[Assigned task] Check every line below for the word "Крепления" and copy each one that has it.

[Study material]
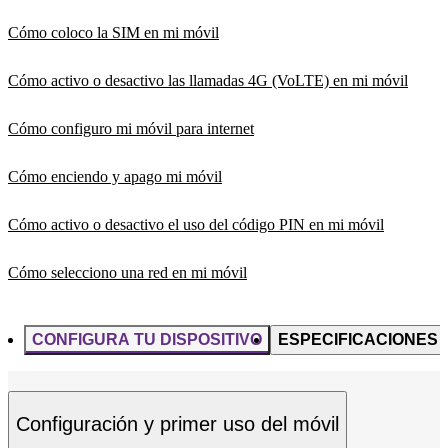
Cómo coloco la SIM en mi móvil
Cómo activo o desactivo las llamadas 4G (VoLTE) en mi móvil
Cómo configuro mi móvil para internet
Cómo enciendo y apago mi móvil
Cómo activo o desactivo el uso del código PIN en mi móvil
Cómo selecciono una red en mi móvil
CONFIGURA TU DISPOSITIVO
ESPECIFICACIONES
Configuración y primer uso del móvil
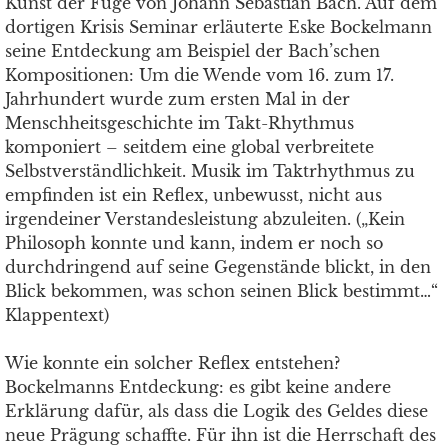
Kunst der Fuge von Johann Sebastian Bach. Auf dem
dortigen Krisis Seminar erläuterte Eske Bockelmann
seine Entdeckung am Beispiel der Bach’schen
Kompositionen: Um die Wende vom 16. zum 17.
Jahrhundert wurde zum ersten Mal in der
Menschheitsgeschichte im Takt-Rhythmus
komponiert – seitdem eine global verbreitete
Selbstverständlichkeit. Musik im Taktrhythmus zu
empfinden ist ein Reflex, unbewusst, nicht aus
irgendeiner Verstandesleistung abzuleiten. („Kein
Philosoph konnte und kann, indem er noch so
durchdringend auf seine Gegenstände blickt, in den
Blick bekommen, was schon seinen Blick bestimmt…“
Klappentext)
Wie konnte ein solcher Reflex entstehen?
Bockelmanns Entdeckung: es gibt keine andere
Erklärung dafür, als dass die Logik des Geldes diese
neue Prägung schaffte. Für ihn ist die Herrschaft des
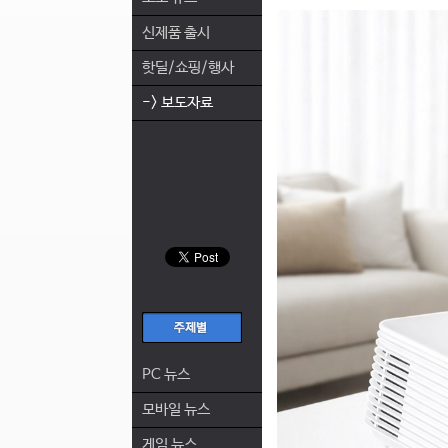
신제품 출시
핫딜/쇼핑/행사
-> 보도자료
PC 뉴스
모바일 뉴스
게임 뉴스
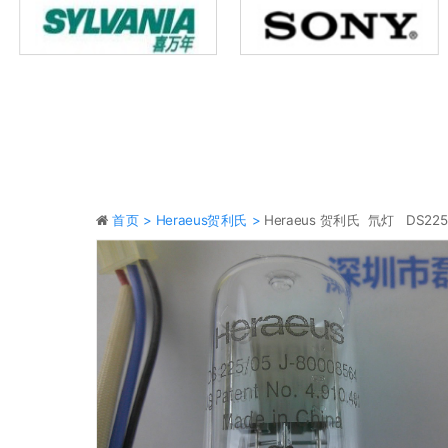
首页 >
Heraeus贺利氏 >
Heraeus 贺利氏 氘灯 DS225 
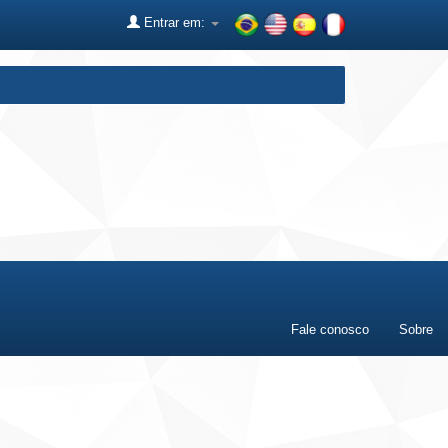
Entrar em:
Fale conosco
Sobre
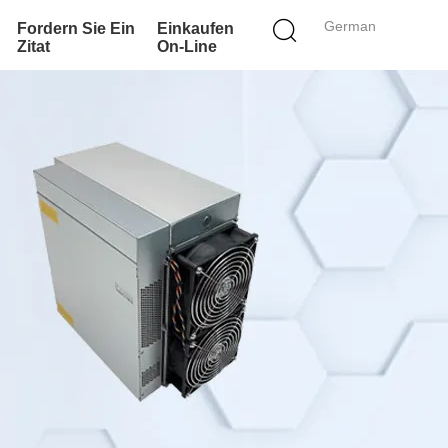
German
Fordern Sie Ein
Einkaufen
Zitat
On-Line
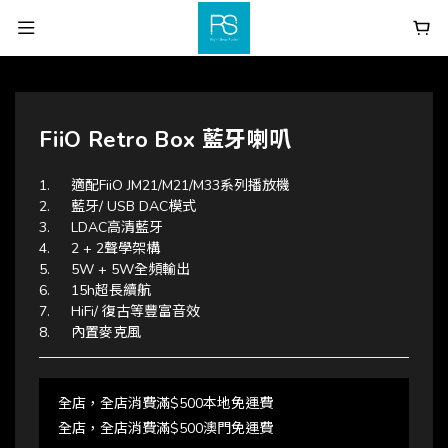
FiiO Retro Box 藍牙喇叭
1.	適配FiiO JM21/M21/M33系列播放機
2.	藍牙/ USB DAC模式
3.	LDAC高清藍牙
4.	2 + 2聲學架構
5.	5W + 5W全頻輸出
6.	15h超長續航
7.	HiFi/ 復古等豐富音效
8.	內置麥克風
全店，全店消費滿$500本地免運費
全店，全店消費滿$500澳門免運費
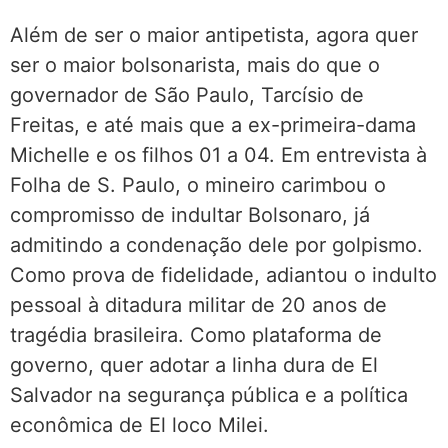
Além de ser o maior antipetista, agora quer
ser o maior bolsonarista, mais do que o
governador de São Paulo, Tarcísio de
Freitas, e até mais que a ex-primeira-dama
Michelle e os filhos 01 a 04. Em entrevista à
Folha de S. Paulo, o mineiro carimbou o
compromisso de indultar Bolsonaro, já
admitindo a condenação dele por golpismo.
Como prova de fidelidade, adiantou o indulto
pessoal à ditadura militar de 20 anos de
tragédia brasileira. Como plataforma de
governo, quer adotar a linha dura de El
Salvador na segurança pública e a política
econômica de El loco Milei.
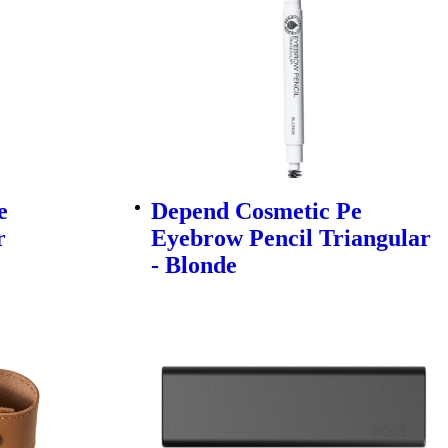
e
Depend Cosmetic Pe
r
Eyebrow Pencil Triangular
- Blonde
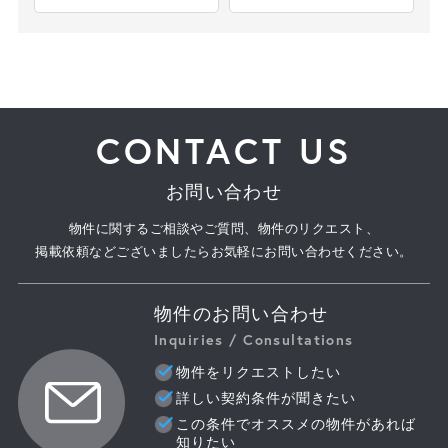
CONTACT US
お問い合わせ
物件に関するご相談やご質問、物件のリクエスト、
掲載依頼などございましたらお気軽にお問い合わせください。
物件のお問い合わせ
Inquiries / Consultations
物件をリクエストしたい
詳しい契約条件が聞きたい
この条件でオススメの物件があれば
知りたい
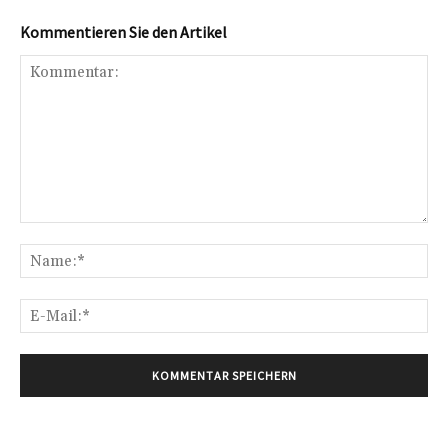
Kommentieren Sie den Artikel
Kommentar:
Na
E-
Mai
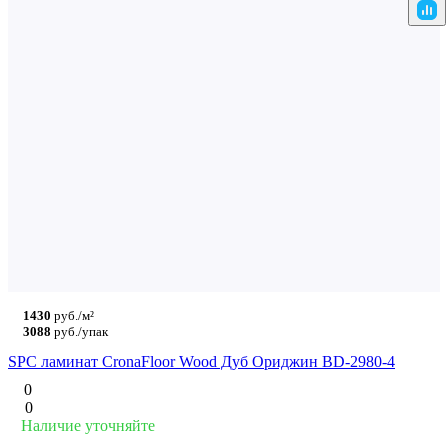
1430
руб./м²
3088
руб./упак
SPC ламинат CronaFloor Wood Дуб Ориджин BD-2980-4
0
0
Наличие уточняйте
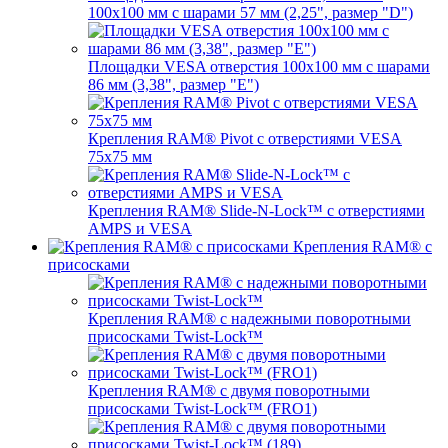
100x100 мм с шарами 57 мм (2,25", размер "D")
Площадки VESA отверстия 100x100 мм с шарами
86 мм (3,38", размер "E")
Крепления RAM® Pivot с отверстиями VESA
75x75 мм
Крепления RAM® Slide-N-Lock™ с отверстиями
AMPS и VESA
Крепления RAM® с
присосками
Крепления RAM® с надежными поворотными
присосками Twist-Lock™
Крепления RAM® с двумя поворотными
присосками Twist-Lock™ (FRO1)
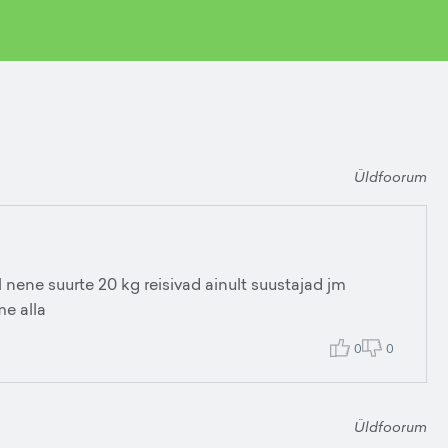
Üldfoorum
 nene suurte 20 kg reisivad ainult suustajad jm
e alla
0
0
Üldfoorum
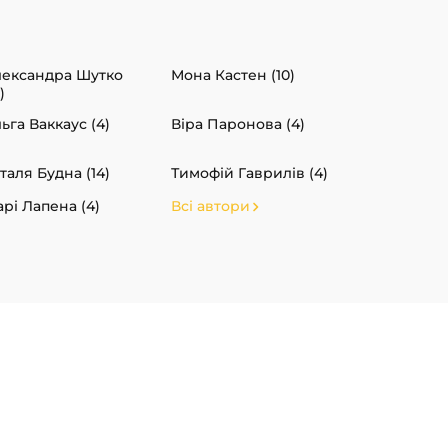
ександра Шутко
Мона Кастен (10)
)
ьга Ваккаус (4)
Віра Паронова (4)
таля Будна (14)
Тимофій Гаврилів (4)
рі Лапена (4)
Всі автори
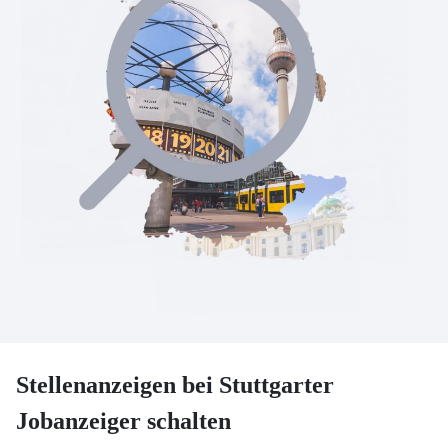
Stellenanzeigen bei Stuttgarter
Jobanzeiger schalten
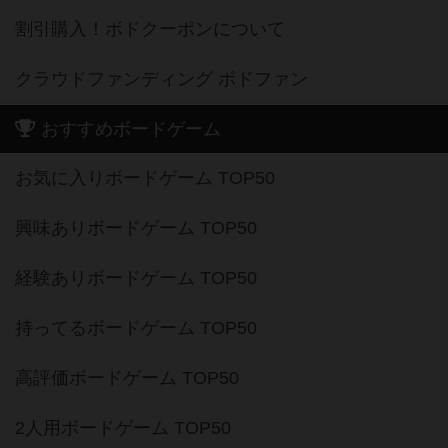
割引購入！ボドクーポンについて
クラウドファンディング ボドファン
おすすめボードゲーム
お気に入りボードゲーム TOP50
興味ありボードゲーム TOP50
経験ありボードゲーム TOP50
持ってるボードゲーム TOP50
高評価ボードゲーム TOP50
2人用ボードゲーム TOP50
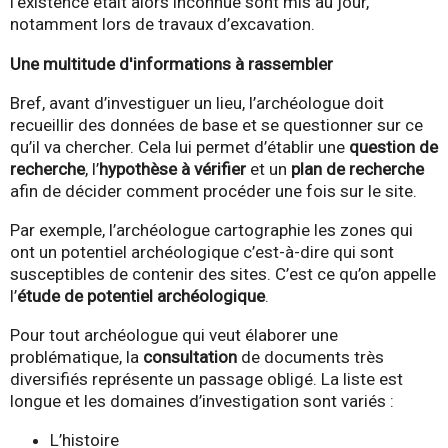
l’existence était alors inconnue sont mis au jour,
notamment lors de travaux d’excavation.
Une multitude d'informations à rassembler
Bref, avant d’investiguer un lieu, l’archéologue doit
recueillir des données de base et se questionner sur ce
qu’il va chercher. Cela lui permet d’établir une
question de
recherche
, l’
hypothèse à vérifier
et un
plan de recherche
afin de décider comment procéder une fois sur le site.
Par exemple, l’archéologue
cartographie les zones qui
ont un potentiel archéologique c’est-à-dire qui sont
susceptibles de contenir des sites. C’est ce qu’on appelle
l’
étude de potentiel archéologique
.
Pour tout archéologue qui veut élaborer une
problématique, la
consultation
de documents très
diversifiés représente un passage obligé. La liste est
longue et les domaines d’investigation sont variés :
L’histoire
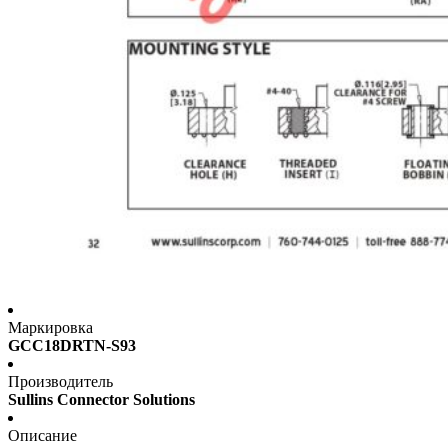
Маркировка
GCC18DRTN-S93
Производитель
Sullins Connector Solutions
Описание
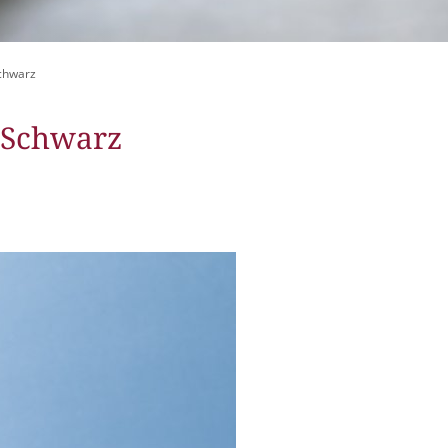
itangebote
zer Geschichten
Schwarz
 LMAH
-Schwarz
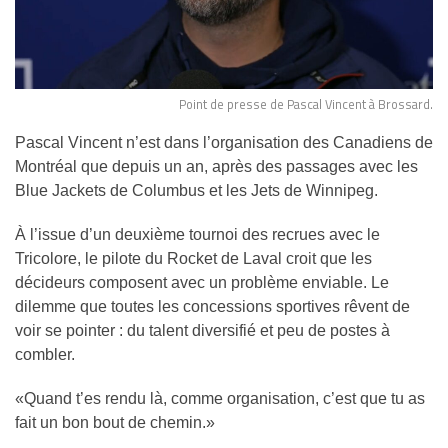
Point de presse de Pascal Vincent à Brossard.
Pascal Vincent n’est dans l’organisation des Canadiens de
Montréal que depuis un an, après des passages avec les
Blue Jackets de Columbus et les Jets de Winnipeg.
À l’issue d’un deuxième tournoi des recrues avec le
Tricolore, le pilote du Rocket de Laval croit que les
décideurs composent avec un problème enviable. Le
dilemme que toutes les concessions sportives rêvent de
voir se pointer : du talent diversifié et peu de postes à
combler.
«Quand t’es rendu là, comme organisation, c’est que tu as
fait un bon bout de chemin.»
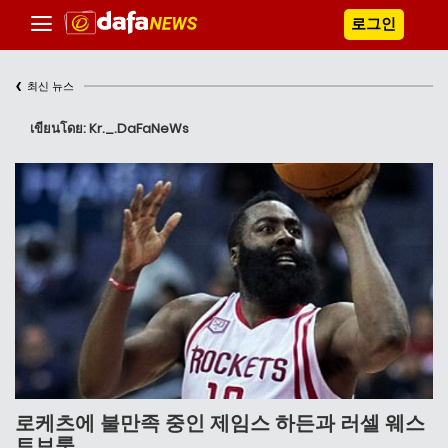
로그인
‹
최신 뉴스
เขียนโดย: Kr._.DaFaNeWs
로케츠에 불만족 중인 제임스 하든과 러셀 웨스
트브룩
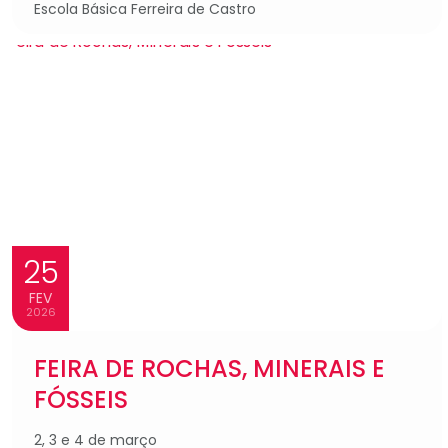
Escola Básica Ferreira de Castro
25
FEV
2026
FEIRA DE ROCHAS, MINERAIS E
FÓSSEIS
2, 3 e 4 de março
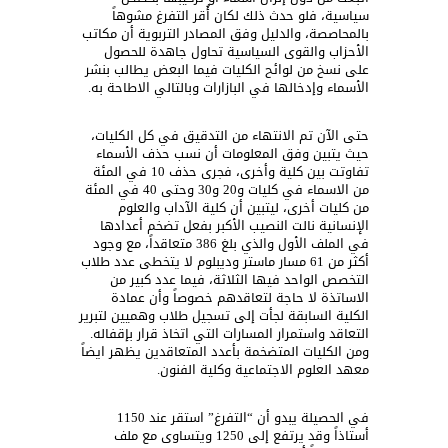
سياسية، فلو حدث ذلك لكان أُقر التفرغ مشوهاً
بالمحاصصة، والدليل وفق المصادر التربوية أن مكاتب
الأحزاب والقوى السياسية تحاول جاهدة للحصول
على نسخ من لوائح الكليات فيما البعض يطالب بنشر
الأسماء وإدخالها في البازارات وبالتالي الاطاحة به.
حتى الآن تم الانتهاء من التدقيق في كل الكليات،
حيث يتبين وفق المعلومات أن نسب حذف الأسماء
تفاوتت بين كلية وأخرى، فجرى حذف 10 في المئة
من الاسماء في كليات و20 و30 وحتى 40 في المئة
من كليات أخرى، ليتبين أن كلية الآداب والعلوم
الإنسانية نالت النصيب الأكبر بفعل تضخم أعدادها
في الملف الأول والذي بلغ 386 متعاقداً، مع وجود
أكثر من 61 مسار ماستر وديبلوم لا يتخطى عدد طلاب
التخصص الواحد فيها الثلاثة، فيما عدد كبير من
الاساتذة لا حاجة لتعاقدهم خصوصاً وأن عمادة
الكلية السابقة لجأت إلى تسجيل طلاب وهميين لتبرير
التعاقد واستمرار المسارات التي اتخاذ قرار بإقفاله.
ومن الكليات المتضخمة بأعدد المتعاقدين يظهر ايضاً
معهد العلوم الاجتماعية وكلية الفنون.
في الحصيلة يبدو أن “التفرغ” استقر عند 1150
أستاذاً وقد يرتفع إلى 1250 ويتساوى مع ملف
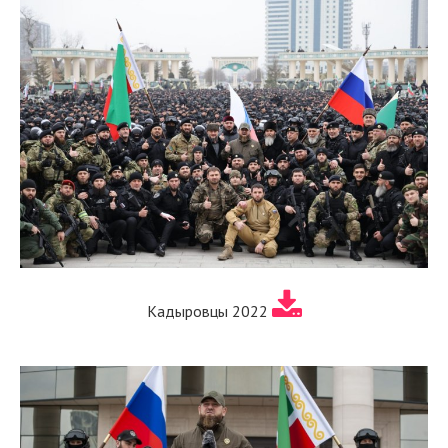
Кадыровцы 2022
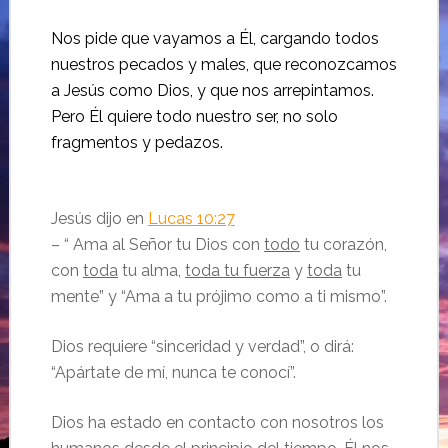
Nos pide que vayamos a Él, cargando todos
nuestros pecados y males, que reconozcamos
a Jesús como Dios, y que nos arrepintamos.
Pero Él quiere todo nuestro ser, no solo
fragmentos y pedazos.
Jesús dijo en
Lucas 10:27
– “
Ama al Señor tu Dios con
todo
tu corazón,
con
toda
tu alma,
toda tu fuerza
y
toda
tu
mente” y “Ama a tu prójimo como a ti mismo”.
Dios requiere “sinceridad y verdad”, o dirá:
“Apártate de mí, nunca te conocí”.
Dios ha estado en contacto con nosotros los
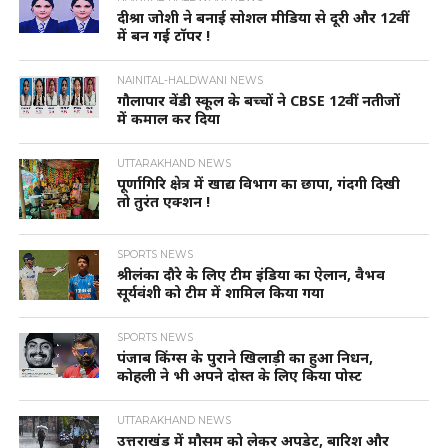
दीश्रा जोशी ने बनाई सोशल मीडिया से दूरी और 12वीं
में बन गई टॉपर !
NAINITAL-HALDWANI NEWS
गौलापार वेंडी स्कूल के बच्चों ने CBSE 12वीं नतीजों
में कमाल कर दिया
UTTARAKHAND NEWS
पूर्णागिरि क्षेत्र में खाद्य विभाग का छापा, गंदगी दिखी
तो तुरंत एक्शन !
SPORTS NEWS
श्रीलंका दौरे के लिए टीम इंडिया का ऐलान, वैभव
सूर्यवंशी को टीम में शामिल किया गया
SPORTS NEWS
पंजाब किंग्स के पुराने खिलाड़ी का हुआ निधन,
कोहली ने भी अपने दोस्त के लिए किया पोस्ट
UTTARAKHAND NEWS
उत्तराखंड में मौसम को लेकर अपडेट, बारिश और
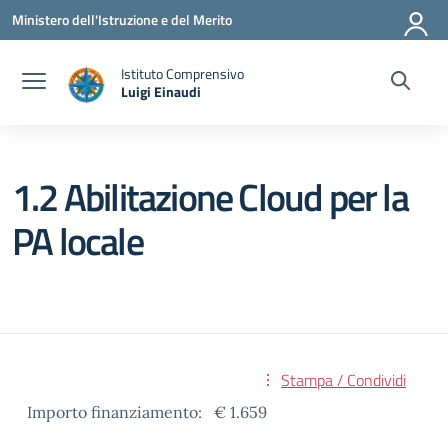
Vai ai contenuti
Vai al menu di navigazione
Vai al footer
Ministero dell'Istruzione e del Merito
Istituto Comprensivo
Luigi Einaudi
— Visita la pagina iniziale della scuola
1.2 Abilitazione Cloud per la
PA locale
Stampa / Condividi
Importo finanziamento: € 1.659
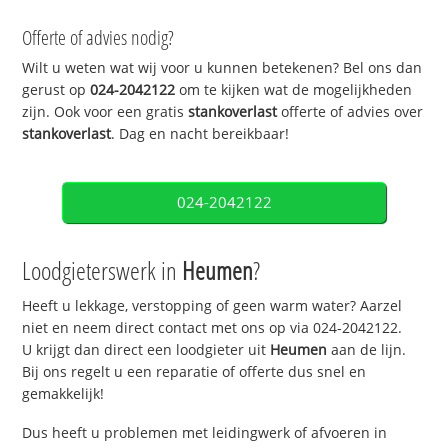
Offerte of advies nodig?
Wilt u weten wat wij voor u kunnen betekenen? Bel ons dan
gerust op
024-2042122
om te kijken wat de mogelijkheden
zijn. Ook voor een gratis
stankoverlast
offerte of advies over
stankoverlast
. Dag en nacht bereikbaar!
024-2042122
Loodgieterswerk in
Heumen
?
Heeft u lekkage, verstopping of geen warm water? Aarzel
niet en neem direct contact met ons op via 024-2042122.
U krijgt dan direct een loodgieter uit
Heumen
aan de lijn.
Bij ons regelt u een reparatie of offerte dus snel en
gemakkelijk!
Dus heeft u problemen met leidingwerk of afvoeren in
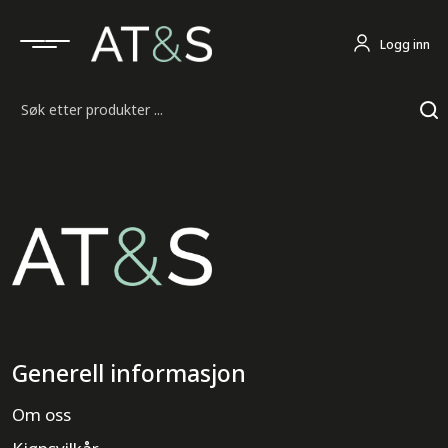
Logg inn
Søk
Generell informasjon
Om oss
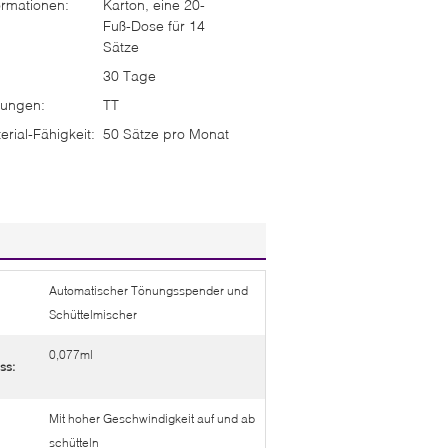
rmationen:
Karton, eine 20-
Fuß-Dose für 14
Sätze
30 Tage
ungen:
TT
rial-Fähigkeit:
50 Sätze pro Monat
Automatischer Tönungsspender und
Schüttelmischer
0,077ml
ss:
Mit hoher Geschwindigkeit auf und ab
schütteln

[Exercise answer]
Крепления RAM® Pivot с отверстиями VESA
Крепления RAM® Slide-N-Lock™ с отверстиями
Крепления RAM® с
Крепления RAM® с надежными поворотными
Крепления RAM® с двумя поворотными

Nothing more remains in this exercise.